We are going to fit STLM model using ARIMA methods.
# Model Fitting
model_arima <- stlm(train_msts_t, method = "arima")
# Forecasting
forecast_arima <- forecast(model_arima, h=13*7)
train_msts %>%
autoplot(series = "actual") +
autolayer(forecast_arima$fitted, series = "predict train") +
autolayer(forecast_arima$mean, series = "predict validation") +
labs(title = "Actual vs Forecasted Number of Visitors using ARIMA Multiple Seasonality Model")
## ME RMSE MAE MPE MAPE MASE ACF1
## Training set -0.02985275 5.140970 3.895996 NaN Inf 0.6031282 -0.0002734328
## Test set -2.11595779 7.323714 5.694023 NaN Inf 0.8814756 0.3436755889
## Theil's U
## Training set NA
## Test set 0
ARIMA with multiple seasonal and STL decomposition model yields the lowest MAE in both training and test set among all model.
Here’s a compilation of the accuracy of all five models fitted.

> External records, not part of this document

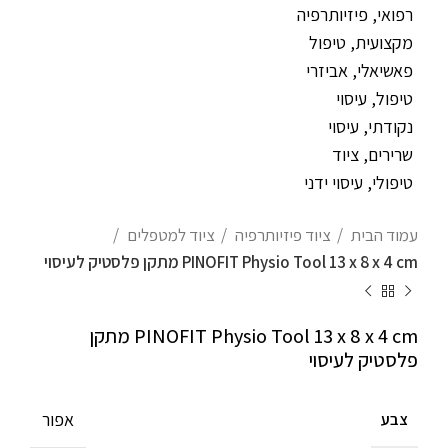
עמוד הבית
ציוד פיזיותרפיה
ציוד למטפלים
PINOFIT Physio Tool 13 x 8 x 4 cm מתקן פלסטיק לעיסוי
PINOFIT Physio Tool 13 x 8 x 4 cm מתקן
פלסטיק לעיסוי
אפור
צבע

STL+ARIMA comes out at the top.
rnames <- c("Holtwinters - train", "Holtwinters - val", "SARIMA - train", "SARIMA - val", "ETS - train", "ETS - test", "TBATS - train", "TBATS - test", "ARIMA STLM - Train", "ARIMA STLM - Test")
compile <- rbind(hw_accuracy, sarima_accuracy, ets_accuracy, tbats_accuracy, arima_accuracy)
rownames(compile) <- rnames
compile
## ME RMSE MAE MPE MAPE MASE
## Holtwinters - train 0.30947718 7.382416 5.717301 NaN Inf 0.6854610
## Holtwinters - val -5.73743908 10.420920 8.724644 -Inf Inf 1.0460185
## SARIMA - train -0.01654614 7.903520 6.088449 -Inf Inf 0.7299587
## SARIMA - val -9.66625683 13.568216 11.259677 -Inf Inf 1.3499498
## ETS - train -0.01374468 6.365181 4.959802 NaN Inf 0.5946425
## ETS - test -5.59783572 10.105443 8.416542 -Inf Inf 1.0090795
## TBATS - train -0.07770965 6.360268 4.875763 NaN Inf 0.7548030
## TBATS - test -3.78367568 7.953826 6.533778 -Inf Inf 1.0114756
## ARIMA STLM - Train -0.02985275 5.140970 3.895996 NaN Inf 0.6031282
## ARIMA STLM - Test -2.11595779 7.323714 5.694023 NaN Inf 0.8814756
## ACF1 Theil's U
## Holtwinters - train 0.1356698572 NA
## Holtwinters - val 0.6099355369 0
## SARIMA - train 0.0028088186 NA
## SARIMA - val 0.4925840681 0
## ETS - train 0.1168178319 NA
## ETS - test 0.5812847125 0
## TBATS - train -0.0059775948 NA
## TBATS - test 0.4875056084 0
## ARIMA STLM - Train -0.0002734328 NA
## ARIMA STLM - Test 0.3436755889 0
Since the smallest MAE of all 5 models is from ARIMA model with Multiple Seasonality, we will use this model to forecast in our test data.
# Fitting model using all the train dataset
model_arima_final <- stlm(train_msts, method = "arima")
# Forecasting
forecast_arima_final <- forecast(model_arima_final, h=13*7)
# Insert the forecast into `test` dataframe
test$visitor <- forecast_arima_final$mean
# save as .csv
submission <- write.csv(test,file = "submission_dyana.csv")
The model passed the MAE threshold of 6 on evalution dataset.
A good time series model passes several assumptions: 1. No-Autocorrelation for residuals 2. Normality of residuals
Ljung-Box Test
##
## Box-Ljung test
##
## data: model_arima_final$residuals
## X-squared = 0.00010908, df = 1, p-value = 0.9917
\(H_0\): residual has no-autocorrelation
\(H_1\): residual has autocorrelation
p-value is higher than alpha (0.9917 > 0.05), the model fails to reject H0. The residuals has no-autocorrelation.
Shaphiro Test
##
## Shapiro-Wilk normality test
##
## data: model_arima_final$residuals
## W = 0.99139, p-value = 9.359e-06
\(H_0\): residual distributes normally [v]
\(H_1\): residual doesn’t distribute normally
p-value is less than alpha (9*10^-6 < 0.05), the model rejects H0. The residuals doesn’t distribute normally. Note that Shapiro test tests only deviation of residual distribution from the normal and not the forecast performance, which worsens in longer forecast. If we want to forecast longer data, we will need to add more data to feed our model.